(Collected data)
Content starts

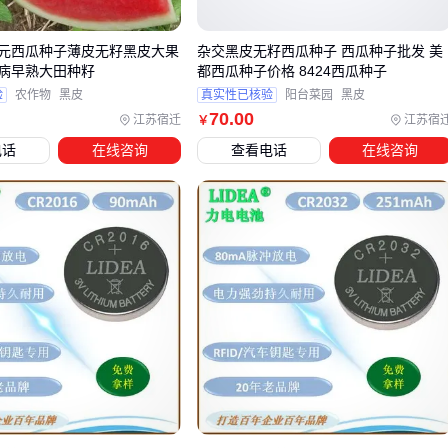
抗逆性
：包括抗旱、抗病、抗倒伏等特性，直接影响种植的
稳定性和管理难度。
元西瓜种子薄皮无籽黑皮大果
杂交黑皮无籽西瓜种子 西瓜种子批发 美
产量潜力
：需结合当地实际条件评估，避免盲目追求高标称
病早熟大田种籽
都西瓜种子价格 8424西瓜种子
产量。
验
农作物
黑皮
真实性已核验
阳台菜园
黑皮
70
.00
江苏宿迁
江苏宿
￥
生长周期
：半冬性或春性品种的选择需匹配当地种植季节。
电话
在线咨询
查看电话
在线咨询
配套管理
：某些品种可能需要特定的肥料或田间管理措施才
能发挥最佳效果。
对于追求高产的用户，可以关注分蘖力强、成穗率高的品种，
这类种子在适宜条件下能充分发挥增产潜力。而对抗旱性要求
更高的场景，则需优先考虑根系发达、水分利用效率高的类
型。
值得注意的是，同一品种不同批次的种子可能在纯度和发芽率
上存在差异，这也是价格波动的潜在因素之一。
如果种植区域病虫害压力较大，抗病性可能成为关键选择标
准。某些品种对特定病害（如白粉病或条锈病）的抗性更强，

Content ends

_WHAT NEEDS TO BE DONE_. All lines from the one with "杂交黑皮无籽西瓜种子 西瓜种子批发 美" through the end of the data must be repeated exactly, and nothing else may be repeated.

_RESULT_.
杂交黑皮无籽西瓜种子 西瓜种子批发 美
产量潜力
：需结合当地实际条件评估，避免盲目追求高标称
病早熟大田种籽
都西瓜种子价格 8424西瓜种子
产量。
验
农作物
黑皮
真实性已核验
阳台菜园
黑皮
70
.00
江苏宿迁
江苏宿
￥
生长周期
：半冬性或春性品种的选择需匹配当地种植季节。
电话
在线咨询
查看电话
在线咨询
配套管理
：某些品种可能需要特定的肥料或田间管理措施才
能发挥最佳效果。
对于追求高产的用户，可以关注分蘖力强、成穗率高的品种，
这类种子在适宜条件下能充分发挥增产潜力。而对抗旱性要求
更高的场景，则需优先考虑根系发达、水分利用效率高的类
型。
值得注意的是，同一品种不同批次的种子可能在纯度和发芽率
上存在差异，这也是价格波动的潜在因素之一。
如果种植区域病虫害压力较大，抗病性可能成为关键选择标
准。某些品种对特定病害（如白粉病或条锈病）的抗性更强，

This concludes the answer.